Recorded data:
◆ ◆ ◆ ◆ ◆ ◆ ◆

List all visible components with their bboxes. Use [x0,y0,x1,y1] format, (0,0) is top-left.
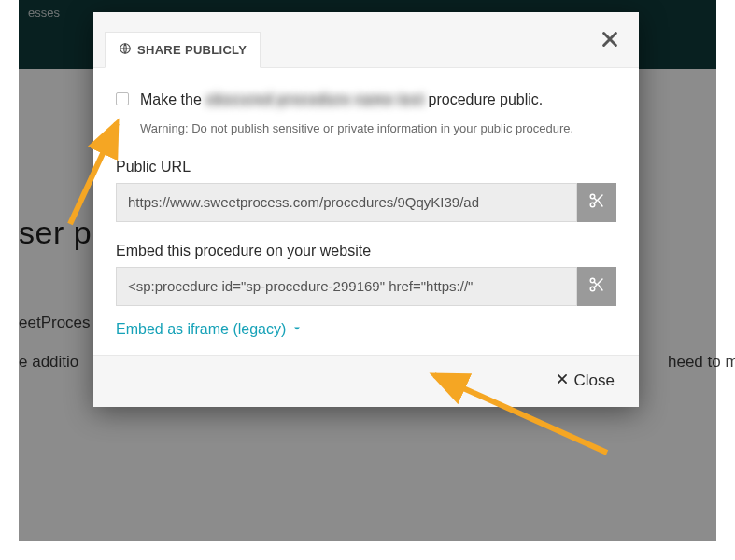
modal-tabbar: SHARE PUBLICLY [93,12,639,68]
copy-public-url-button[interactable] [577,183,616,222]
public-url-label: Public URL [116,159,616,175]
modal-footer: Close [93,355,639,407]
warning-text: Warning: Do not publish sensitive or pri… [140,119,573,138]
legacy-link-text: Embed as iframe (legacy) [116,321,286,338]
globe-icon [119,42,132,58]
embed-label: Embed this procedure on your website [116,243,616,259]
label-suffix: procedure public. [429,91,544,107]
procedure-name-blurred: obscured procedure name text [205,89,424,110]
tab-label: SHARE PUBLICLY [137,43,247,57]
tab-share-publicly[interactable]: SHARE PUBLICLY [105,32,261,68]
footer-close-label: Close [574,371,615,390]
close-icon [556,371,569,390]
caret-down-icon [291,321,303,338]
make-public-label: Make the obscured procedure name text pr… [140,89,573,138]
scissors-icon [588,276,605,297]
modal-close-button[interactable] [600,29,622,51]
embed-iframe-legacy-link[interactable]: Embed as iframe (legacy) [116,321,303,338]
public-url-input[interactable] [116,183,577,222]
embed-code-input[interactable] [116,267,577,306]
label-prefix: Make the [140,91,205,107]
make-public-checkbox[interactable] [116,92,129,105]
share-publicly-modal: SHARE PUBLICLY Make the obscured procedu… [93,12,639,407]
modal-body: Make the obscured procedure name text pr… [93,68,639,355]
footer-close-button[interactable]: Close [556,371,615,390]
scissors-icon [588,192,605,213]
copy-embed-button[interactable] [577,267,616,306]
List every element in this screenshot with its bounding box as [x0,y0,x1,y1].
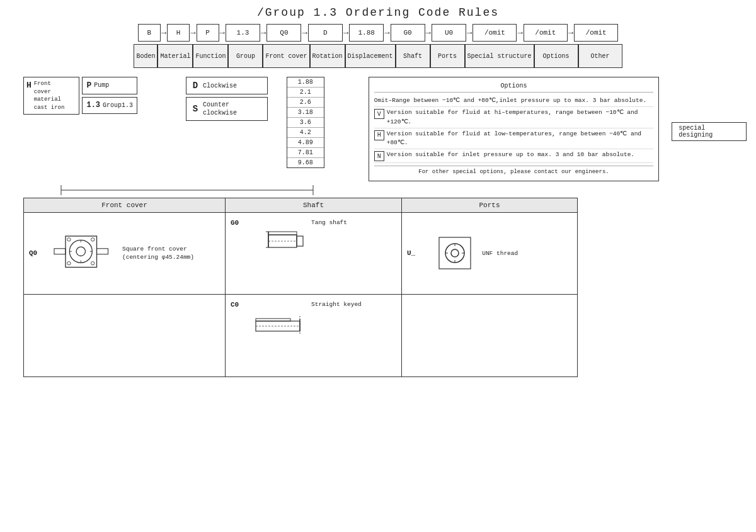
label-function: Function [193,44,228,68]
cell-shaft-1: G0 [226,213,402,294]
arrow2: → [190,28,195,38]
cell-front-2 [24,295,226,376]
detail-P-code: P [86,80,91,91]
arrow5: → [302,28,307,38]
row2-shaft-code: C0 [231,301,244,308]
disp-4.2: 4.2 [287,128,324,138]
tang-shaft-illustration [249,219,306,269]
row1-shaft-code: G0 [231,219,244,227]
svg-rect-15 [97,249,108,254]
options-V-text: Version suitable for fluid at hi–tempera… [387,108,654,127]
disp-2.1: 2.1 [287,88,324,98]
table-header-row: Front cover Shaft Ports [24,198,577,213]
page: /Group 1.3 Ordering Code Rules B → H → P… [0,0,756,532]
label-front-cover: Front cover [263,44,309,68]
rotation-counter: S Counterclockwise [186,97,268,121]
arrow10: → [517,28,522,38]
label-shaft: Shaft [396,44,430,68]
code-Q0: Q0 [266,24,301,42]
displacement-col: 1.88 2.1 2.6 3.18 3.6 4.2 4.89 7.81 9.68 [287,77,324,168]
special-designing-box: special designing [672,122,747,141]
svg-point-24 [445,244,464,263]
disp-1.88: 1.88 [287,77,324,88]
code-U0: U0 [432,24,466,42]
cell-shaft-2: C0 Straight ke [226,295,402,376]
rotation-section: D Clockwise S Counterclockwise [186,77,268,121]
cell-ports-1: U_ UNF thread [402,213,577,294]
svg-point-11 [91,238,94,241]
svg-rect-23 [439,237,471,269]
arrow4: → [261,28,266,38]
svg-point-25 [451,249,459,257]
options-title: Options [374,81,654,93]
detail-H-code: H [26,80,32,91]
svg-point-13 [91,262,94,265]
arrow11: → [568,28,573,38]
label-ports: Ports [430,44,465,68]
row1-port-code: U_ [407,249,415,257]
rotation-S-label: Counterclockwise [203,101,237,117]
arrow8: → [426,28,431,38]
svg-rect-31 [256,319,290,321]
code-G0: G0 [391,24,425,42]
table-row-1: Q0 [24,213,577,295]
cell-front-1: Q0 [24,213,226,294]
code-omit3: /omit [574,24,618,42]
row1-front-desc: Square front cover(centering φ45.24mm) [122,245,194,262]
arrow3: → [220,28,225,38]
disp-9.68: 9.68 [287,158,324,167]
row2-shaft-desc: Straight keyed [311,301,362,308]
disp-7.81: 7.81 [287,148,324,158]
code-B: B [138,24,161,42]
code-H: H [167,24,190,42]
displacement-section: 1.88 2.1 2.6 3.18 3.6 4.2 4.89 7.81 9.68 [287,77,324,168]
cell-ports-2 [402,295,577,376]
options-V-letter: V [374,109,384,119]
rotation-clockwise: D Clockwise [186,77,268,94]
disp-3.18: 3.18 [287,108,324,118]
code-1.88: 1.88 [349,24,384,42]
code-row: B → H → P → 1.3 → Q0 → D → 1.88 → G0 → U… [9,24,747,42]
svg-point-10 [67,238,71,241]
arrow1: → [161,28,166,38]
disp-3.6: 3.6 [287,118,324,128]
row1-port-desc: UNF thread [482,250,518,257]
options-omit-text: Omit–Range between −10℃ and +80℃,inlet p… [374,96,646,105]
arrow7: → [384,28,389,38]
options-box: Options Omit–Range between −10℃ and +80℃… [369,77,660,181]
options-N-text: Version suitable for inlet pressure up t… [387,150,634,159]
bottom-table: Front cover Shaft Ports Q0 [23,198,747,377]
page-title: /Group 1.3 Ordering Code Rules [9,6,747,19]
unf-port-illustration [433,231,477,275]
detail-H: H Frontcover materialcast iron [23,77,79,115]
pump-illustration [48,225,117,281]
connector-lines [23,184,578,196]
options-N-letter: N [374,151,384,161]
options-footer: For other special options, please contac… [374,166,654,177]
label-boden: Boden [134,44,158,68]
options-row-V: V Version suitable for fluid at hi–tempe… [374,107,654,128]
detail-H-desc: Frontcover materialcast iron [34,80,77,111]
header-shaft: Shaft [226,198,402,212]
label-options: Options [534,44,578,68]
disp-2.6: 2.6 [287,98,324,108]
code-omit1: /omit [472,24,517,42]
rotation-D-label: Clockwise [203,82,237,89]
svg-point-5 [76,247,85,256]
options-H-letter: H [374,130,384,140]
detail-1.3: 1.3 Group1.3 [82,97,137,114]
code-P: P [197,24,219,42]
arrow9: → [467,28,472,38]
arrow6: → [343,28,348,38]
svg-point-12 [67,262,71,265]
code-1.3: 1.3 [226,24,260,42]
options-row-H: H Version suitable for fluid at low–temp… [374,128,654,150]
options-row-N: N Version suitable for inlet pressure up… [374,149,654,163]
row1-front-code: Q0 [29,249,43,257]
code-D: D [308,24,343,42]
label-other: Other [578,44,622,68]
options-H-text: Version suitable for fluid at low–temper… [387,130,654,148]
svg-rect-17 [268,232,297,235]
options-row-omit: Omit–Range between −10℃ and +80℃,inlet p… [374,95,654,107]
svg-rect-18 [297,236,303,246]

◆ ◆ ◆ ◆ ◆ ◆ ◆

INSTRUCTIONS FOR THE TASK>
Copy every line above in which the string "input" shows up.

ANSWER TO THIS EXERCISE>
public-url-input[interactable] [116,183,577,222]
embed-code-input[interactable] [116,267,577,306]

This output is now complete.